Coro in Java 8

Thu Apr 28 09:41:54 PDT 2011

On 04/28/2011 04:33 PM, Charles Oliver Nutter wrote:
> On Thu, Apr 28, 2011 at 5:03 AM, Lukas Stadler<lukas.stadler at jku.at>  wrote:
>> I totally agree as well, naturally :-)
>>
>> And I do plan on spending more time on the coroutine patch again, I
>> didn't do much coding in the last months because I was occupied at
>> university.
>> The result of this is my thesis on coroutines:
>> http://ssw.jku.at/Research/Papers/Stadler11Master/
> How would you feel about leading a JSR? :)

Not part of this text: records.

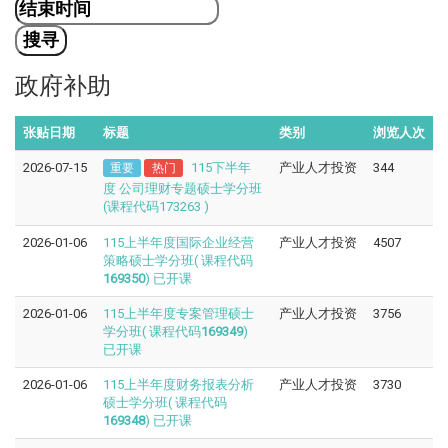
政府补助
张贴日期
标题
类别
浏览人次
2026-07-15
115下半年
产业人才投资
344
重要
热门
度 公司理财专题硕士学分班
(课程代码173263 )
2026-01-06
115上半年度国际企业经营
产业人才投资
4507
策略硕士学分班( 课程代码
169350
) 已开课
2026-01-06
115上半年度专案管理硕士
产业人才投资
3756
学分班( 课程代码
169349
)
已开课
2026-01-06
115上半年度财务报表分析
产业人才投资
3730
硕士学分班( 课程代码
169348
) 已开课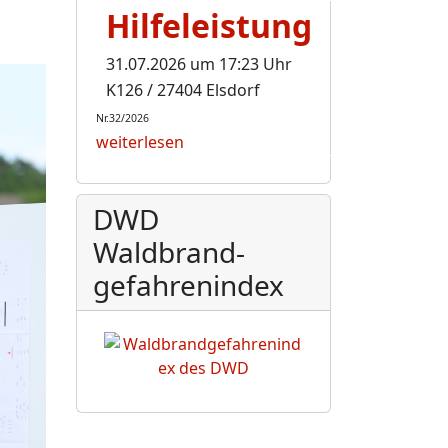
Hilfeleistung
31.07.2026 um 17:23 Uhr
K126 / 27404 Elsdorf
Nr.32/2026
weiterlesen
DWD
Waldbrand-
gefahrenindex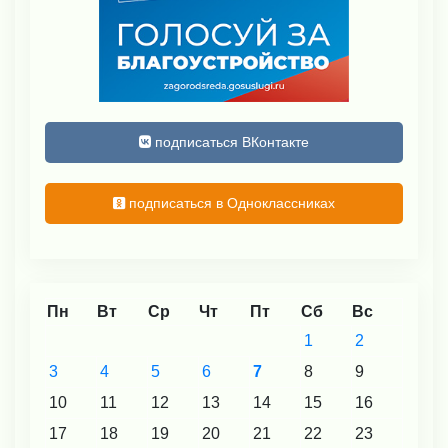
подписаться ВКонтакте
подписаться в Одноклассниках
Пн
Вт
Ср
Чт
Пт
Сб
Вс
1
2
3
4
5
6
7
8
9
10
11
12
13
14
15
16
17
18
19
20
21
22
23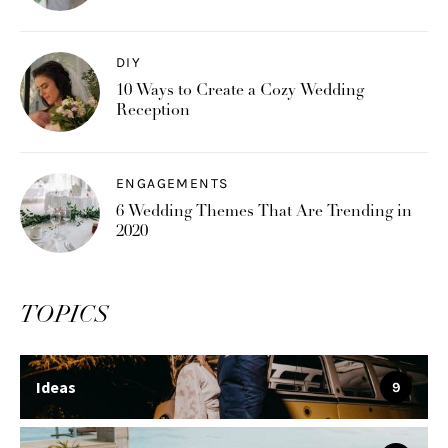
DIY
10 Ways to Create a Cozy Wedding
Reception
ENGAGEMENTS
6 Wedding Themes That Are Trending in
2020
TOPICS
Ideas
9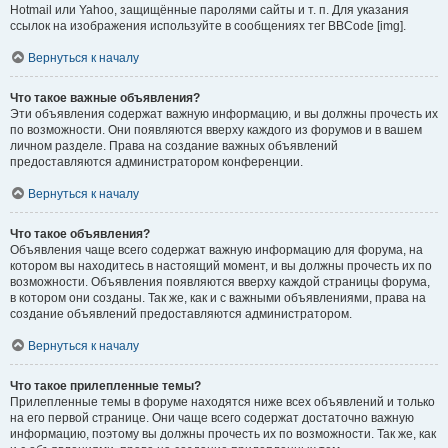
Hotmail или Yahoo, защищённые паролями сайты и т. п. Для указания
ссылок на изображения используйте в сообщениях тег BBCode [img].
Вернуться к началу
Что такое важные объявления?
Эти объявления содержат важную информацию, и вы должны прочесть их
по возможности. Они появляются вверху каждого из форумов и в вашем
личном разделе. Права на создание важных объявлений
предоставляются администратором конференции.
Вернуться к началу
Что такое объявления?
Объявления чаще всего содержат важную информацию для форума, на
котором вы находитесь в настоящий момент, и вы должны прочесть их по
возможности. Объявления появляются вверху каждой страницы форума,
в котором они созданы. Так же, как и с важными объявлениями, права на
создание объявлений предоставляются администратором.
Вернуться к началу
Что такое прилепленные темы?
Прилепленные темы в форуме находятся ниже всех объявлений и только
на его первой странице. Они чаще всего содержат достаточно важную
информацию, поэтому вы должны прочесть их по возможности. Так же, как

An other idea can be to reuse the JSR 292 vehicle as Doug Lea reuse
JSR 166 to add by example fork/join.
I don't know if John (Rose) will agree but in that case you already have
a spec leader with JCP ninja skills.

 From a spec point of view, co-routine are not that big
the question for me is more is Oracle and IBM are Ok to implement coroutine.

Also because coroutine can be used to implement concurrent web server,
there is also a need for a memory model/concurrency guy.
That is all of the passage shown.